O vigia conduziu-o pela alameda principal. Nos fundos, abriu um portão. Rente ao muro, a casa de um vão onde morava com a filha. A moça, sentada na cama, rosto molhado, olhar indistinto, vago, pálpebras semifechadas.

– O que tem ela? – perguntou Pacajus.

– Sai quando tá dormindo, sem falar. Anda no meio das covas. Se encontrar qualquer estranho no caminho, chora, pode até gritar. Pensa que vão lhe atacar. A mãe dela está enterrada aí, tinha a mesma doença.

– É sonambulismo.

– Deve ser isso. Não tem cura. O médico diz pra não acordar ela. Ela mesma sabe o caminho de volta para a cama. O curandeiro receitou reza, banho de alecrim. E o senhor, o que tem?

– Não sou eu. É a minha mulher. Também ela precisa dormir em paz. Não consegue descansar. Eu estava rezando por ela, pela sua alma.

– Procure o curandeiro. Ele tem reza própria pra alma penada, receita para espíritos bons. Pode ser que o senhor precise da ajuda de caboclo. Custa nada.

Pacajus voltou à médium. A mulher entronchou o rosto por duas horas, e não disse nada familiar a Santina.

– É ela. Tenho certeza. É o desespero dela – insistiu ele.

– Temos que esperar, esperar que ela evolua – explicou ela. Esperou uma semana. O pufe permaneceu com o molde de duas nádegas. Ele acendeu velas sob o retrato de Santina. Não chovia nem ventava. Insônia. Riscando, suave, o rosto dela, sucedia uma suspeita de gemido, uma dor com sonoridade familiar. No escuro, olhando dois cotocos de velas com o lume minguando, supunha a aparição. Trouxera o retrato para a cama, de seu lado. No monólogo, podia entreter-se com ela.

Mais uma semana. Nenhum recado da médium. A espera de Pacajus tornou-se litúrgica. Na gaveta da cômoda, achou um antigo porta-joias. Ela abjurara as joias depois que afiançara a própria vida no respeito ao evangelho. Abriu a caixa, apreciou velhos colares, pulseiras, anéis, tudo em madrepérola. Podia deixar a caixa aberta, as joias estendidas sob o retrato. Tirou-a da gaveta, pôs em cima da cômoda, na frente do pufe. Espíritos são atraídos por costumes em desuso.

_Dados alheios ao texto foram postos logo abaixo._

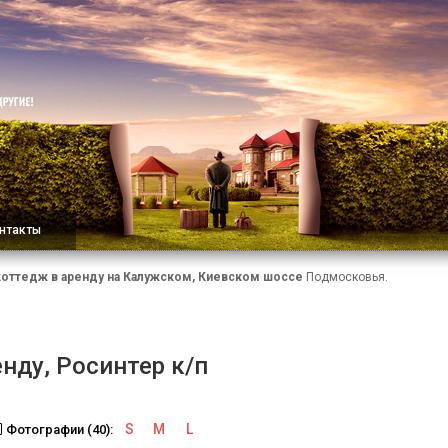
нтакты
коттедж в аренду на Калужском, Киевском шоссе
Подмосковья.
нду, Росинтер к/п
S
M
L
Фотографии (40):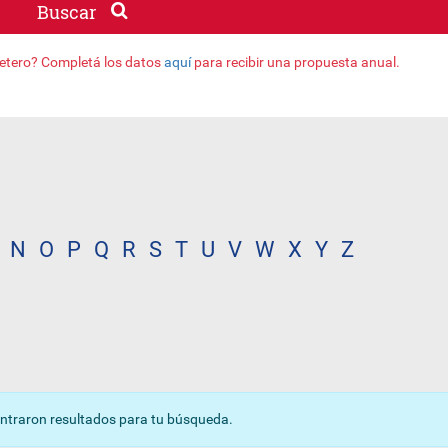
Buscar
jetero? Completá los datos
aquí
para recibir una propuesta anual.
N
O
P
Q
R
S
T
U
V
W
X
Y
Z
ntraron resultados para tu búsqueda.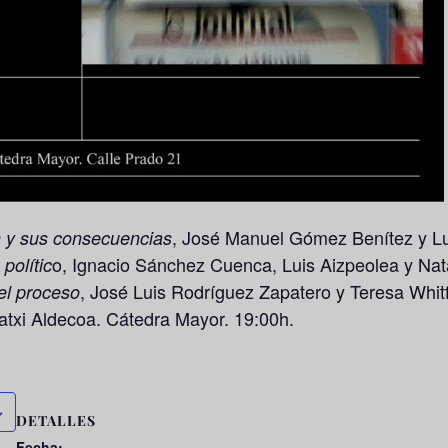
, José Manuel Gómez Benítez y Lui
n y sus consecuencias
o, Ignacio Sánchez Cuenca, Luis Aizpeolea y Nata
polític
, José Luis Rodríguez Zapatero y Teresa Whitfi
el proceso
atxi Aldecoa. Cátedra Mayor. 19:00h.
DETALLES
Fecha: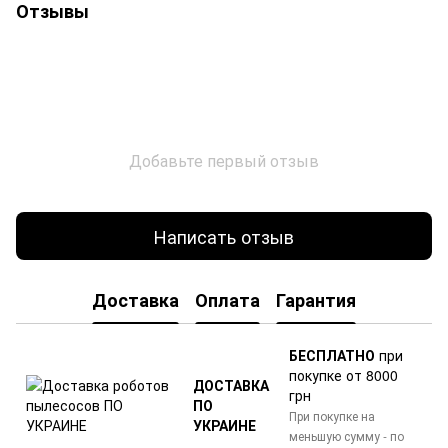
Отзывы
Добавьте первый отзыв
Написать отзыв
Доставка
Оплата
Гарантия
БЕСПЛАТНО
при
покупке от 8000
ДОСТАВКА
грн
ПО
При покупке на
УКРАИНЕ
меньшую сумму - по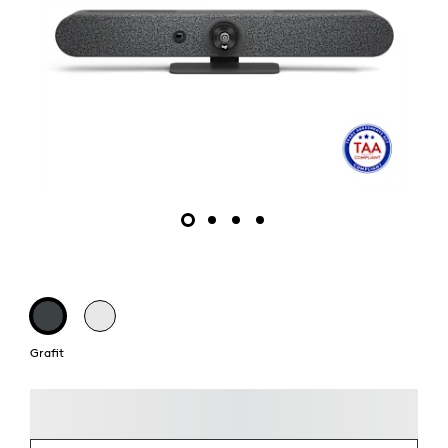
Grafit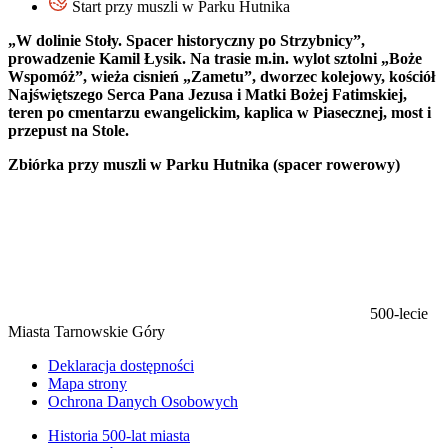
Start przy muszli w Parku Hutnika
„W dolinie Stoły. Spacer historyczny po Strzybnicy”,
prowadzenie Kamil Łysik. Na trasie m.in. wylot sztolni „Boże
Wspomóż”, wieża cisnień „Zametu”, dworzec kolejowy, kościół
Najświętszego Serca Pana Jezusa i Matki Bożej Fatimskiej,
teren po cmentarzu ewangelickim, kaplica w Piasecznej, most i
przepust na Stole.
Zbiórka przy muszli w Parku Hutnika (spacer rowerowy)
500-lecie
Miasta Tarnowskie Góry
Deklaracja dostępności
Mapa strony
Ochrona Danych Osobowych
Historia 500-lat miasta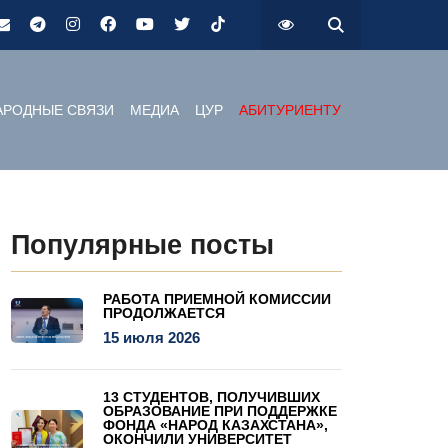
РОДНЫЕ СВЯЗИ
МЕДИА
ЦУР
АБИТУРИЕНТУ
Популярные посты
РАБОТА ПРИЕМНОЙ КОМИССИИ
ПРОДОЛЖАЕТСЯ
15 июля 2026
13 СТУДЕНТОВ, ПОЛУЧИВШИХ
ОБРАЗОВАНИЕ ПРИ ПОДДЕРЖКЕ
ФОНДА «НАРОД КАЗАХСТАНА»,
ОКОНЧИЛИ УНИВЕРСИТЕТ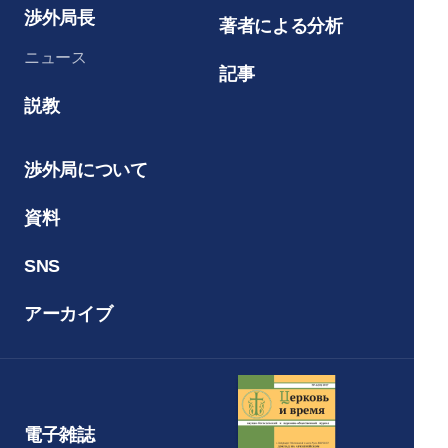
渉外局長
著者による分析
ニュース
記事
説教
渉外局について
資料
SNS
アーカイブ
電子雑誌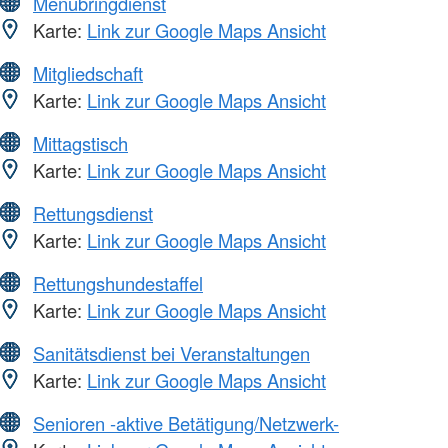
Menübringdienst
Karte:
Link zur Google Maps Ansicht
Mitgliedschaft
Karte:
Link zur Google Maps Ansicht
Mittagstisch
Karte:
Link zur Google Maps Ansicht
Rettungsdienst
Karte:
Link zur Google Maps Ansicht
Rettungshundestaffel
Karte:
Link zur Google Maps Ansicht
Sanitätsdienst bei Veranstaltungen
Karte:
Link zur Google Maps Ansicht
Senioren -aktive Betätigung/Netzwerk-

Mais duas semanas. Foi ao túmulo. A parede da gaveta desbotara, musgos nos cantos deixados pela chuva. Encontrou o vigia, perguntou pela moça.

– Melhor, seu Pacajus. Tá melhor. Dorme mais.

– Deu remédio?

– Ajuda do curandeiro. Muita reza. Pacajus foi ao curandeiro. Na primeira noite, não teve coragem de perguntar, tinha medo que lhe receitassem um clister para se ver livre de maus encostos. Na terceira vez, contou a infortuna. O curandeiro, um preto de rosto lustroso, cabelos eriçados, bafo de pinga e roupa abundante no corpo gordo. Possesso, olhos chispando, cuspindo com o sopro instigado pelo transe.

– E o porta-joias, o que faço com o porta-joias? – quis saber Pacajus. Decerto tomado por uma alma incivil, o curandeiro abespinhou-se com a fadiga de Pacajus.

– Enfia no cu, porra! Suetônio, por certo, teria feito pouco do rival. Mas desde que fora escorraçado da casa de Santina, conjeturava solitário o futuro que lhe escapulira.

Todo mundo ouviu a descompostura, comum a afins de exus. Pacajus, patético, arredou os passos, saiu dali para longe, para casa, para o nicho de Santina.